Signature Loans vs. Credit Cards – What You Need to Know

  1. What is a signature loan? – A signature loan is a type of personal loan that someone can receive without having to leverage their home or other personal assets as collateral. Sometimes called a “good faith loan,” a signature loan gets its name because all it takes is a person’s signature to secure it.
  2. How does it differ from using a credit card? – There are some definite similarities between signature loans and credit cards: both offer funds from a lender at a specified interest rate, require monthly payments that accrue interest, have penalties for late payments, set spending limits, and can affect your credit score. However, there are many key differences as well. For example, a signature loan is a lump sum amount that typically offers lower interest rates than a credit card. Credit cards, on the other hand, are a revolving form of credit that grants access to a certain amount of funds every month as long as payments are being made on time and the account is in good financial standing.
  3. What are some transactions you’d recommend putting on a credit card vs. getting a signature loan and vice versa? – Typically, signature loans are used for large-scale transactions that are too expensive to put on a high interest rate credit card. Things like medical emergencies, home repairs and alterations, debt consolidation, and even vacations can be paid for using signature loans. Credit cards, on the other hand, should be used for smaller-scale, everyday purchases. Many credit cards offer incentives like reward points or frequent flyer miles based on how much you spend on a credit card. While spending frivolously with a credit card is not a good idea, putting smaller purchases on a credit card and paying off your debts on time offer a good way to help build up your credit over time.
  4. What are the positives and negatives of both? – Positives of signature loans:
  • No collateral – Signature loans are unsecured loans, so they don’t require you to put down your car or home in order to acquire one
  • Lower interest rates than credit cards typically – A signature loan typically carries a lower interest rate than an average credit card interest rate. Some people even use a signature loan to pay off high-interest credit card balances for this reason.

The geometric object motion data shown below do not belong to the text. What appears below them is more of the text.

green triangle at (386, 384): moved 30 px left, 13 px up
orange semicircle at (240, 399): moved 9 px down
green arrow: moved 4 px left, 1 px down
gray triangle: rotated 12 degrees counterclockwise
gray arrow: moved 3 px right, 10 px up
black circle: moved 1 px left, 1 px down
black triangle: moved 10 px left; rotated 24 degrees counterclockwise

Negatives of signature loans:

  • Fees and pre-payment penalties – Additional costs like late fees and pre-payment penalties have the potential to increase the total cost of signature loans.
  • Potentially higher interest rates than secured loans – Because signature loans don’t require a collateral, the interest rate is often higher than secured loans.

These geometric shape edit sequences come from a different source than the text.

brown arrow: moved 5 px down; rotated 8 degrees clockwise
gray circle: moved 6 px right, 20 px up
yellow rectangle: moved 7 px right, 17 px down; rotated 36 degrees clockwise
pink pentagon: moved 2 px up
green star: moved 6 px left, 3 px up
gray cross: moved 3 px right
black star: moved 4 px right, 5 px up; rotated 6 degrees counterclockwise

Positives of credit cards:

  • Rewards points and other perks – As touched on earlier, there are often incentives like rewards points that come with using a credit card that can benefit users in future transactions.
  • Ability to pay over time – While it’s a good idea to pay as much, if not all, of your credit card balance at every pay period to uphold strong credit, credit cards give users the option to pay off a small amount of the balance due over time.

Negatives of credit cards:

  • Growing debt – Your debt increases every time you use your credit card, as you’re opting to essentially pay in full for the purchase down the road. If you’re not careful, this can cause debt to slowly snowball and greatly affect your future financial situation.
  • Fees and interest rates – Like signature loans, not using a credit card responsibly can come at the expense of paying late fees and higher interest rates. This can add to the ever-growing debt that comes with using credit cards.